"Первая дивизия РОА" - читать интересную книгу автора (Артемьев Вячеслав Павлович)

II

15 апреля, с наступлением темноты, дивизия двинулась на юг с соблюдением мер походного охранения. Были составлены планы боевых действий на марше на случай столкновений с немецкими войсками, если бы они попытались оказать давление силой.

По приказанию генерала Буняченко было составлено обращение к солдатам и офицерам немецких частей на немецком языке. Обращение было размножено в нескольких десятках тысяч экземпляров, которые распространялись среди немецких частей, расположенных по маршруту проходившей Первой дивизии. В этом обращении говорилось о целях Русского Освободительного Движения и об армии Власова; говорилось о тех условиях, в каких оказалась Первая дивизия; говорилось о миролюбивом отношении дивизии к немецким войскам и немецкому населению и о дальнейших намерениях. Во избежание кровопролития немецкие войска призывались, чтобы они не оказывали препятствий продвижению дивизии, заверяя, что Первая дивизия не выступит против немцев, если со стороны немцев не будет сделано начала…

Дивизия продвигалась беспрепятственно, немецкие войска ничего не предпринимали против неё, вероятно не желая иметь конфликтов в непосредственной близости к фронту в тылу своей действующей армии. Кроме того, на этом участке фронта со дня на день можно было ожидать большого наступления советских войск.

При штабе Первой дивизии, со времени выхода ее из Мюнзингена на фронт, находилась группа немецких офицеров связи, возглавляемая майором генерального штаба Гельмутом Швеннингером (кстати сказать, не владевшего русским языком). Эти офицеры связи оставались и после того, как дивизия отказалась от подчинения немцам. Майор Швеннингер получил от своего командования специальные инструкции, согласно которым должен был устанавливать намерения дивизии и готовность к боевым действиям против немецких войск. Майор Швеннингер принимал меры, чтобы повлиять на генерала Буняченко и склонить его к повиновению. Но это оставалось безрезультатным.

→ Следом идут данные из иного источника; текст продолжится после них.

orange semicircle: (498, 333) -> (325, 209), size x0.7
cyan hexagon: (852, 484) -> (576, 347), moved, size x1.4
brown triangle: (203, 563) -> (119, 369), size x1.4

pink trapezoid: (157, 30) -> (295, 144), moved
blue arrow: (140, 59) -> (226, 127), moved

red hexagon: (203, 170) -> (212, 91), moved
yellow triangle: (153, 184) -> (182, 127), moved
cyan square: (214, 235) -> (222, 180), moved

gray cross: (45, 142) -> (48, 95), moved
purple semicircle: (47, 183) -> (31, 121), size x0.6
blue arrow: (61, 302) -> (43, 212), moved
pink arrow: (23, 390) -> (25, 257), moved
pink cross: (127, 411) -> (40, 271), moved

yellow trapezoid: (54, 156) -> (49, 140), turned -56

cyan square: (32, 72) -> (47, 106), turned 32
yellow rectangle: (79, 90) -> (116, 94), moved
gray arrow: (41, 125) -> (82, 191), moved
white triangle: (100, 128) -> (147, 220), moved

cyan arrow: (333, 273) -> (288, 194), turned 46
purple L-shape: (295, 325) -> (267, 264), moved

Майор Швеннингер был человеком интеллигентным, корректным, умным и дальновидным. Он здраво расценивал создавшуюся обстановку и казалось, что симпатизировал власовцам, понимал поступки дивизии и внутренне он даже осуждал немецкую политику обмана и нарушения обещаний, данных генералу Власову. Совершенно очевидно было и то, что он далеко не был сторонником нацистской политики. Он откровенно говорил генералу Буняченко:

— Я лично понимаю, что побуждает Вас к таким действиям. Со своей точки зрения, в интересах спасения своей дивизии вы, может быть, поступаете правильно. Но я, как немецкий офицер и тем более имеющий полномочия от своего командования, обязан предостеречь вас и предупредить об ответственности, которую вы берёте на себя, и на что обрекаете свою дивизию. Мы с вами, — говорил майор Швеннингер, — должны хорошо понимать, что значит неисполнение приказа, то ли с вашей, то ли с моей стороны и особенно в боевой обстановке…

Впоследствии майор Швенкингер не раз оказывал большие услуги дивизии при разрешении острых вопросов с немецким командованием. Он, не нарушал своего служебного долга, умело отводил неоднократно назревающие конфликты.

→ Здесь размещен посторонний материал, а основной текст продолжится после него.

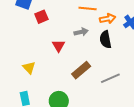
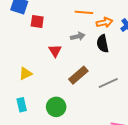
red square: (41, 17) -> (37, 21), turned 32
yellow triangle: (29, 68) -> (25, 74), turned 48

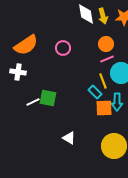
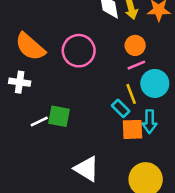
orange semicircle: (26, 45) -> (30, 47), turned 75
pink circle: (63, 48) -> (79, 51), size x1.6
white triangle: (69, 138) -> (87, 169), size x1.5

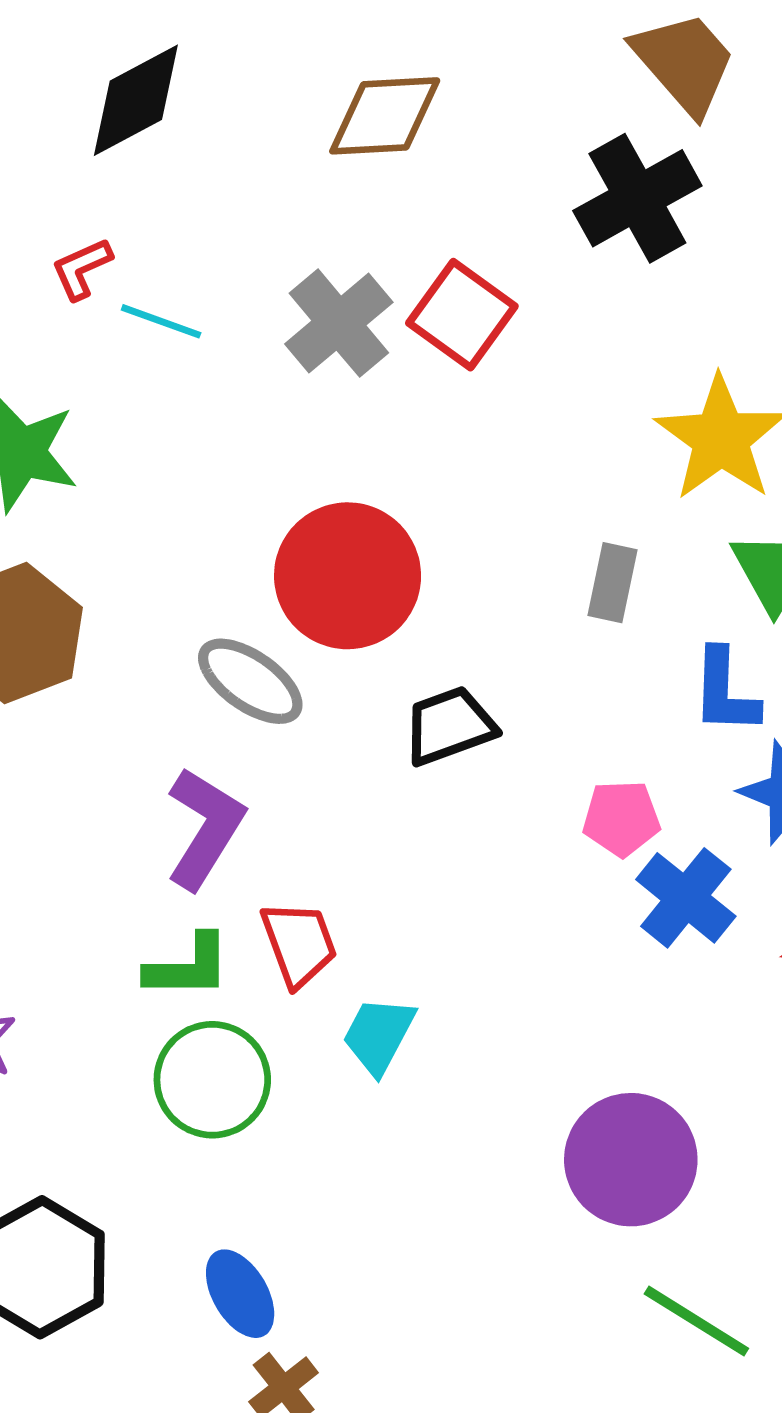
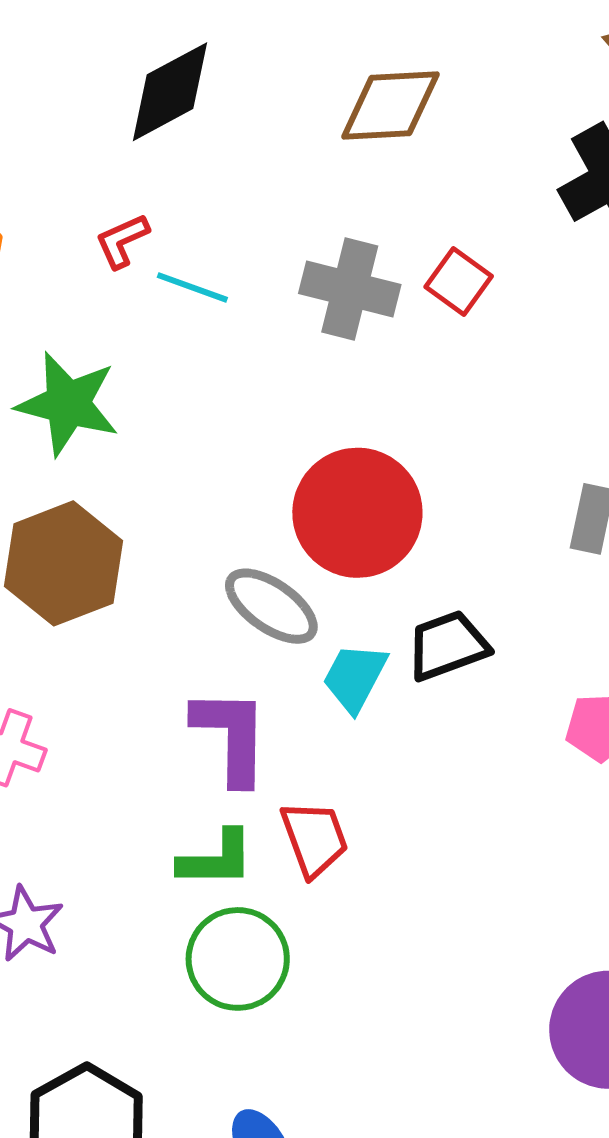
red square: (462, 315) -> (459, 281), size x0.7
gray cross: (339, 323) -> (350, 289), turned -36
purple L-shape: (205, 828) -> (231, 736), turned -31
cyan trapezoid: (379, 1035) -> (355, 677), moved

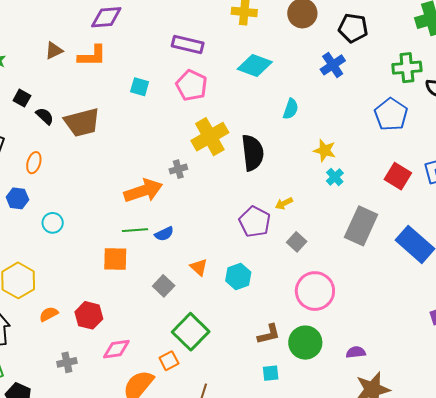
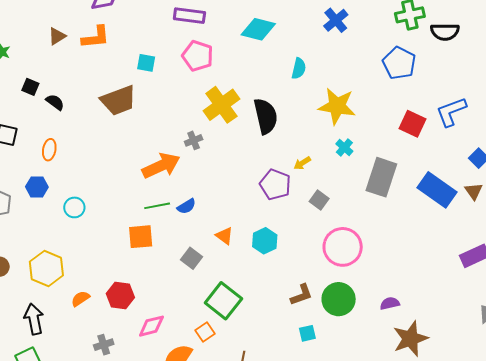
brown trapezoid: (82, 122) -> (119, 100), moved
yellow star: (325, 150) -> (337, 106), size x1.6
cyan cross: (335, 177) -> (344, 147), moved

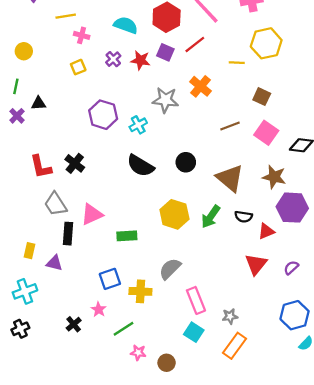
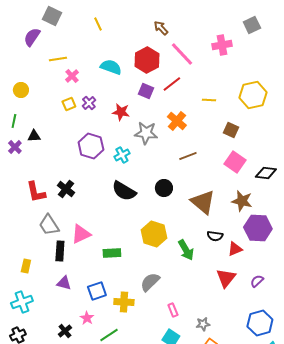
pink cross: (82, 35) -> (72, 76), turned 32
yellow hexagon: (266, 43) -> (253, 95), moved
purple cross: (113, 59) -> (89, 103), moved
red star: (140, 60) -> (121, 112), moved
brown line: (230, 126) -> (188, 156), moved
green arrow: (211, 217) -> (186, 250), moved, turned -65
purple triangle: (54, 263) -> (64, 283), moved
pink rectangle: (196, 300) -> (173, 310), size x0.6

Совершив двумя пешими переходами марш свыше ста километров, дивизия расположилась в промышленном местечке Клеттвиц, где и остановилась на двухдневный отдых.

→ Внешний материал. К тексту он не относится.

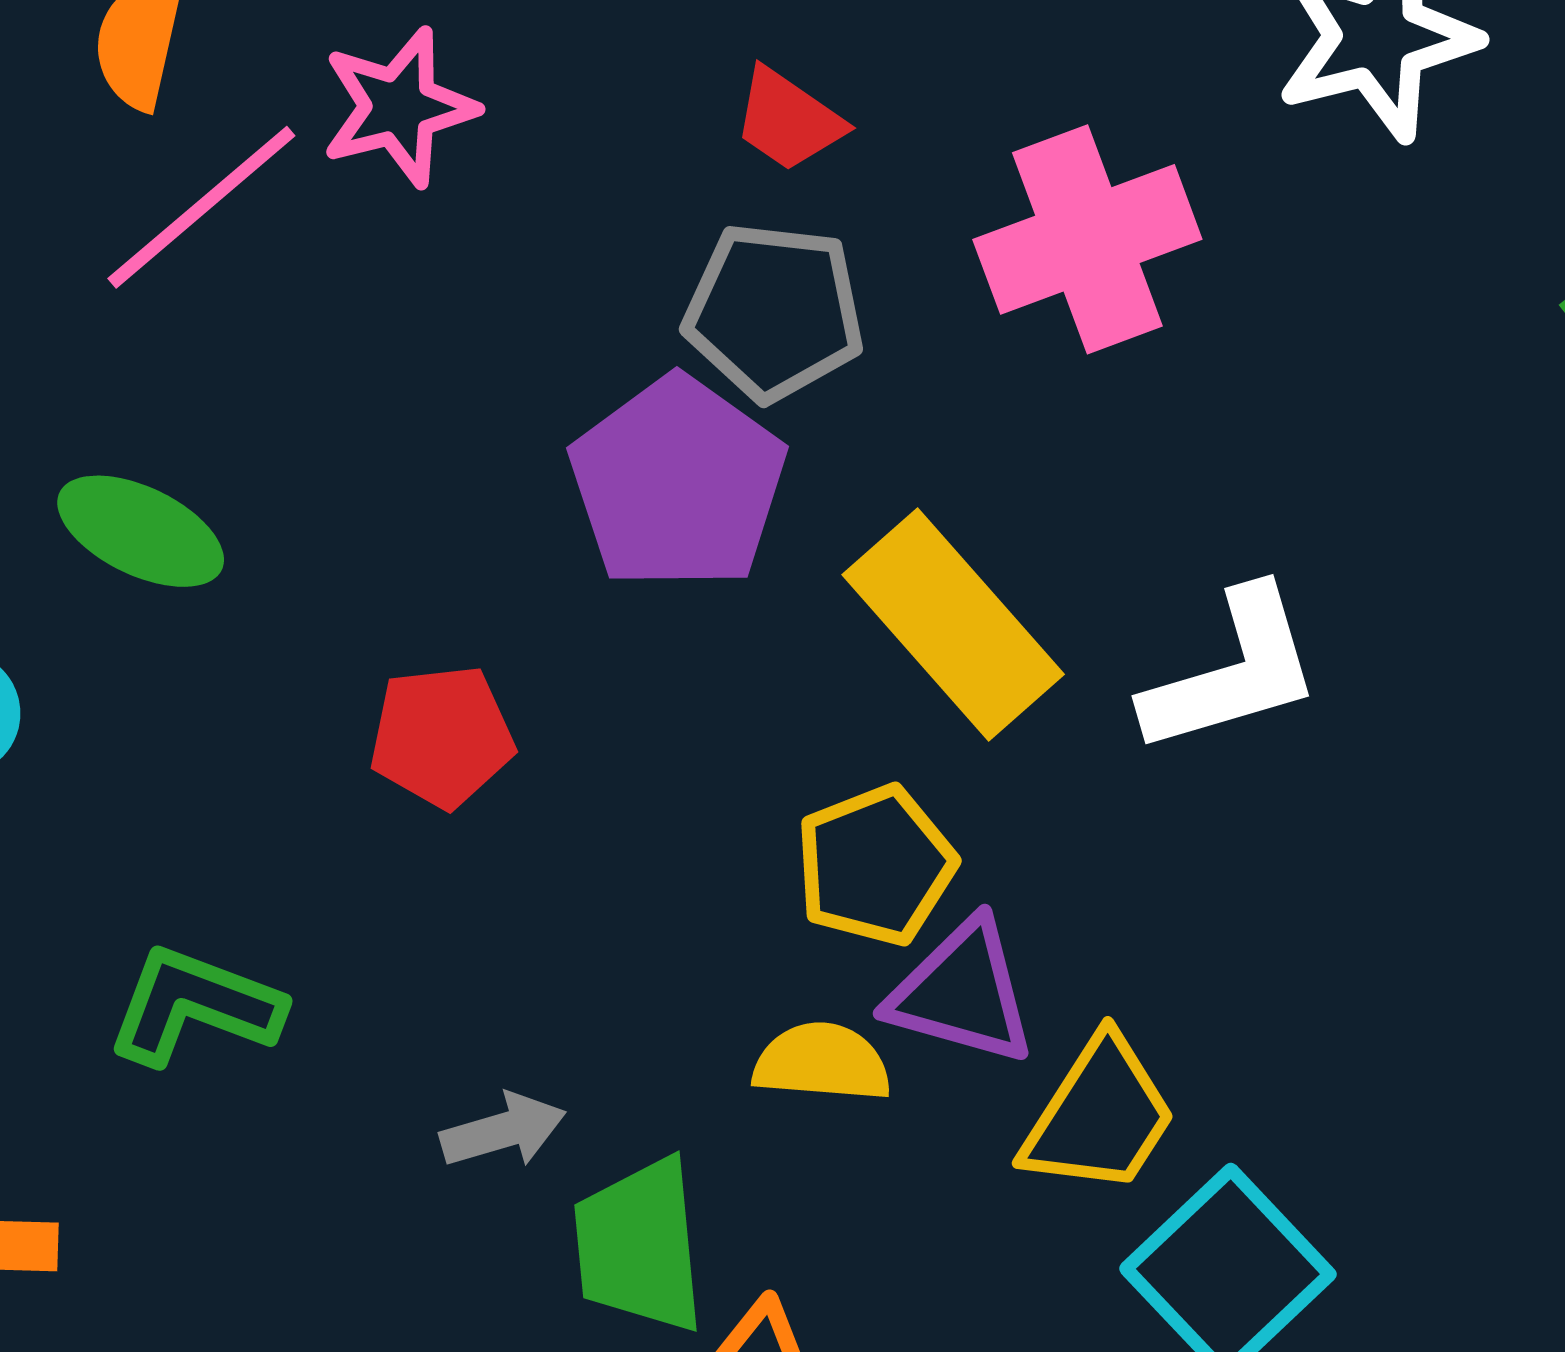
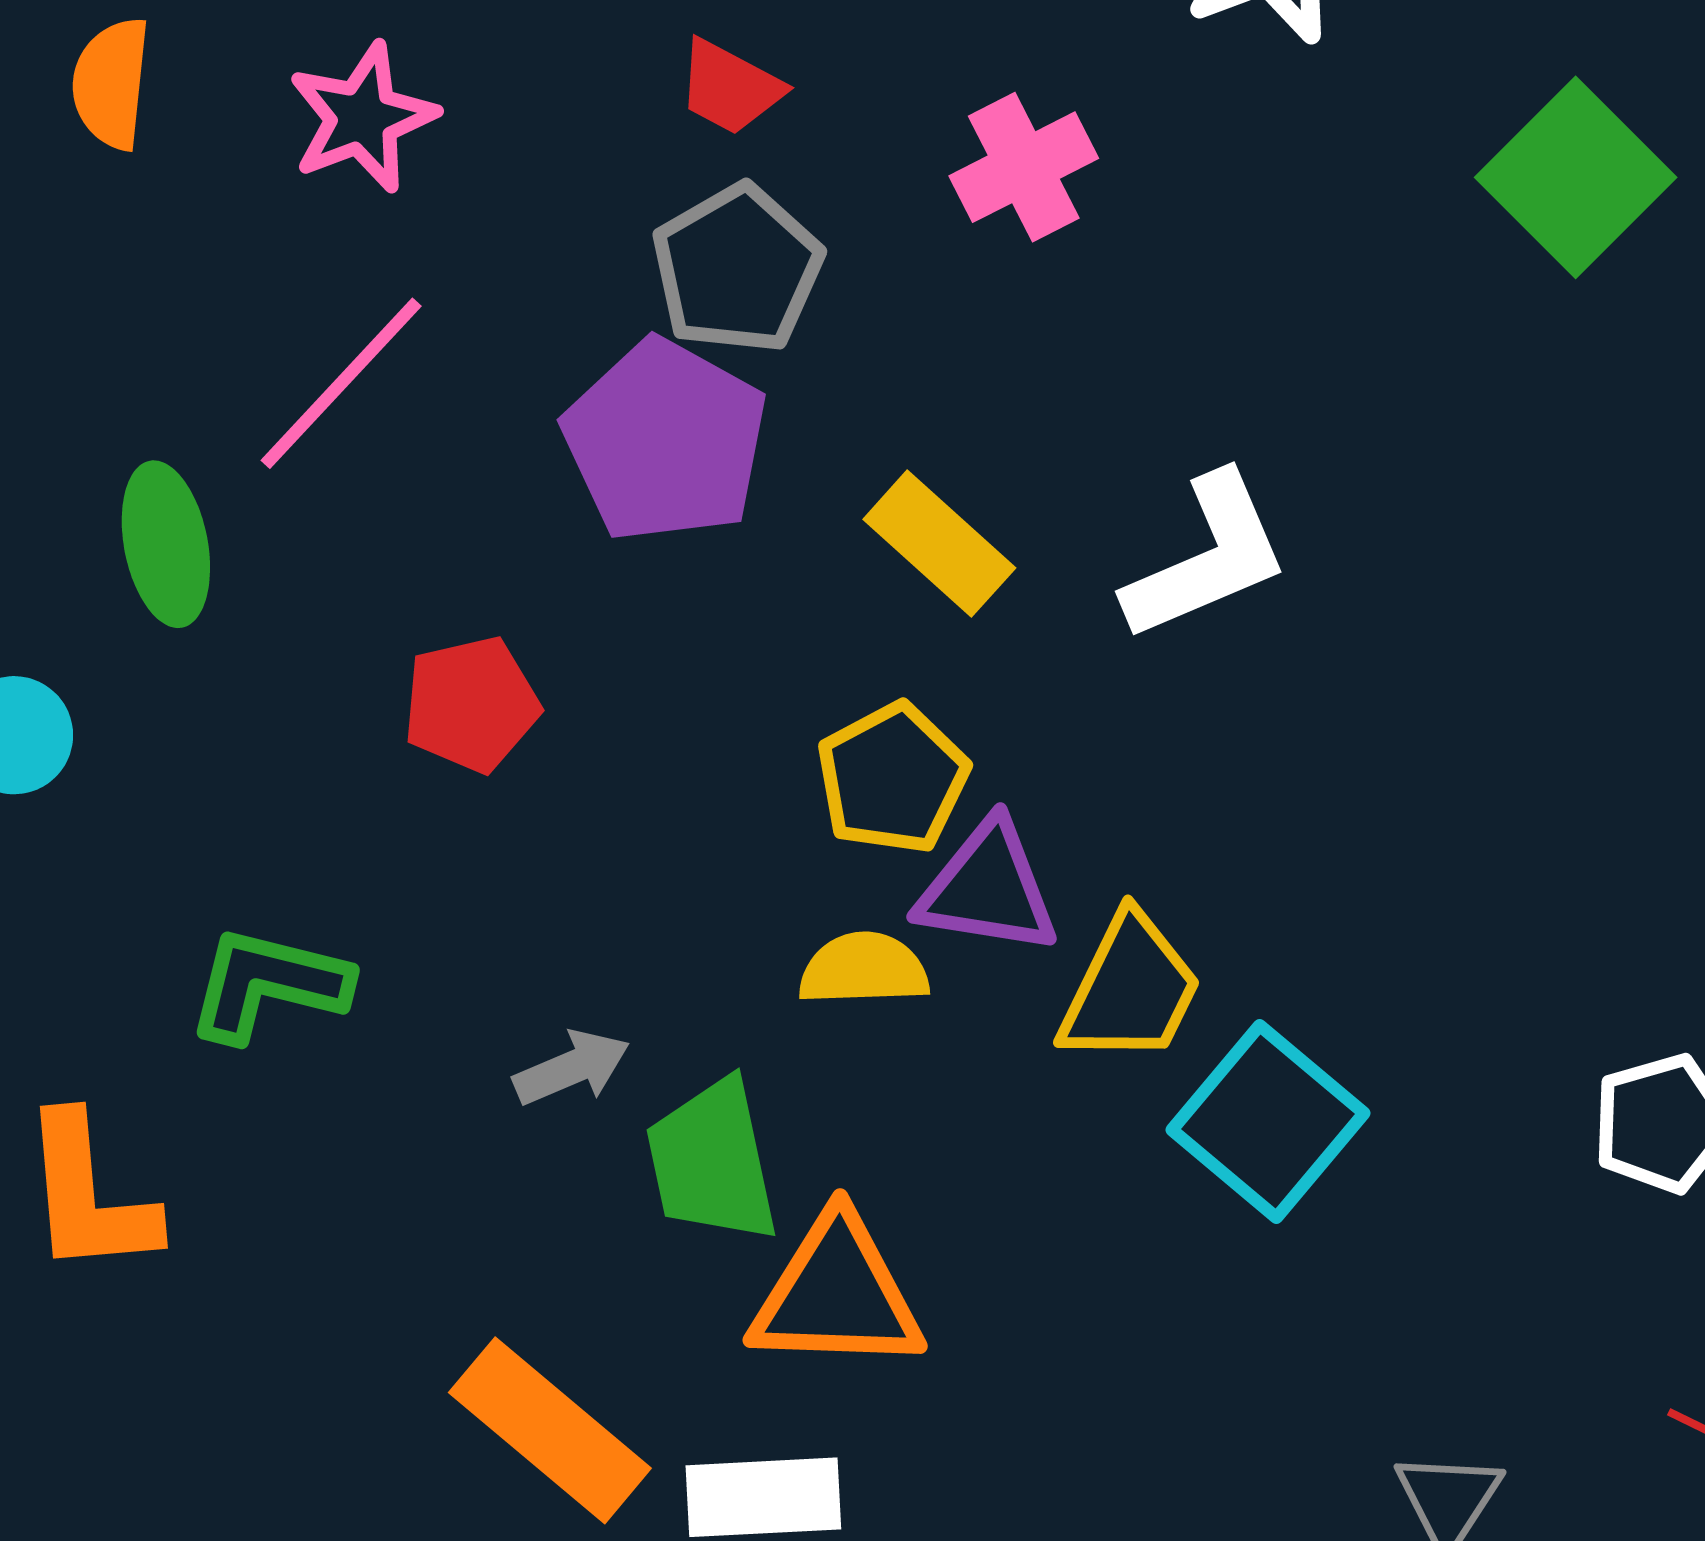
pink line: (201, 207) -> (341, 383), moved
pink cross: (1087, 239) -> (1024, 167), size x0.7
gray pentagon: (774, 312) -> (737, 269), turned -30
green ellipse: (141, 531) -> (166, 544), turned 60
yellow rectangle: (953, 625) -> (939, 544), size x0.7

На следующее утро в штаб дивизии прибыло несколько немецких офицеров-делегатов связи штаба командующего группой армий «Север» генерала Вейса. Они привезли приказ командующего о занятии дивизией обороны на новом участке фронта. Генерал Буняченко подтвердил своё первоначальное решение — двигаться на юг для соединения с другими русскими частями Освободительной Армия. Он опять настаивал на том, чтобы генерал Власов приехал в дивизию. Делегаты связи ответили, что генерал Власов занят очень важной работой по русским вопросам, а поэтому прибыть в дивизию в настоящее время не может. Но он прибудет, как только дивизия займёт назначенный ей район обороны.

Со свойственной ему прямотой и бесцеремонной резкостью генерал Буняченко ответил, что из этого он вынужден сделать вывод, что германское командование держит генерала Власова как заложника и тем самым хочет заставить первую Дивизию повиноваться. Генерал Буняченко сказал, что это бесполезные попытки. При этом он опять и опять заверял немцев, что дивизия со своей стороны не намерена предпринимать никаких враждебных действий, если со стороны самих немцев не будет попыток применить к дивизии военную силу.

Во время этих переговоров, при которых присутствовали старшие офицеры штаба дивизии и некоторые командиры полков, генерал Буняченко в охватившем его азарте, в самом резком тоне произнёс речь:

— «Ваше нацистское правительство всегда обманывало нас — русских! Русские люди в Германии прекрасно понимали то, что, создавая Русское Освободительное Движение, нацисты хотели использовать нас исключительно в своих целях, в своих интересах. Хотя все это делалось под видом помощи народам России в их борьбе с коммунистическим режимом, но это был обман, который очень скоро нам стал совершенно ясен!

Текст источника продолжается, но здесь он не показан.